### [WORK ORDER]
Copy, from the listing, every line in which the string "Arthur" is present.

### [LISTED ENTRIES]

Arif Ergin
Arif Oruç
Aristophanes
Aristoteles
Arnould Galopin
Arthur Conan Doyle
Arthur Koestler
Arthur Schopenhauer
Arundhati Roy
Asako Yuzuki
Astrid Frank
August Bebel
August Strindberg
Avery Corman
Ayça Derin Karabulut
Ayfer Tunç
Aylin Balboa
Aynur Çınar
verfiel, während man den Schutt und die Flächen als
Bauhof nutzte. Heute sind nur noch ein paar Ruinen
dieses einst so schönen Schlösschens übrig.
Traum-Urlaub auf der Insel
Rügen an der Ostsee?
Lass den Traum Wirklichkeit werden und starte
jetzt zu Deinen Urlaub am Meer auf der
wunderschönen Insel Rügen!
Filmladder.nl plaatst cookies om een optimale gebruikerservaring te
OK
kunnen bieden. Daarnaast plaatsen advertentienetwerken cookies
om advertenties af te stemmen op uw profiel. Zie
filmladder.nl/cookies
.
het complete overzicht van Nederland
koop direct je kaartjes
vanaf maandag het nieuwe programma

...

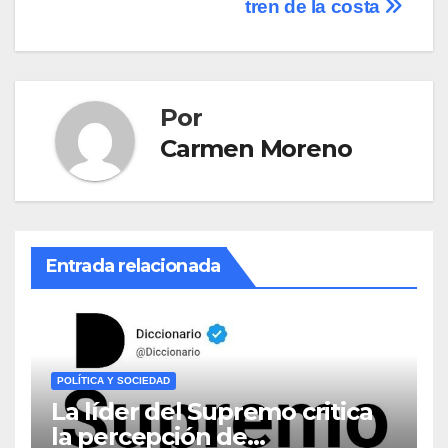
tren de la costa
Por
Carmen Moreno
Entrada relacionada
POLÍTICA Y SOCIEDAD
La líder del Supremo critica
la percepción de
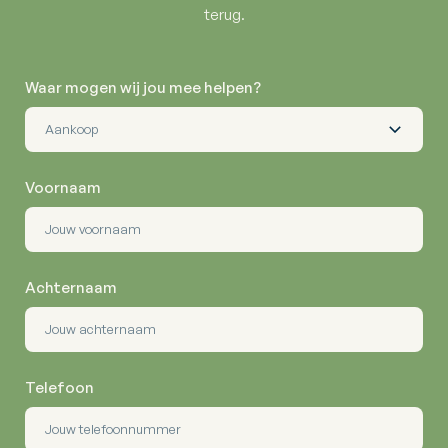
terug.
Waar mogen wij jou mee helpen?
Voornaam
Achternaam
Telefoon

### [EXPECTED ANSWER]
Arthur Conan Doyle
Arthur Koestler
Arthur Schopenhauer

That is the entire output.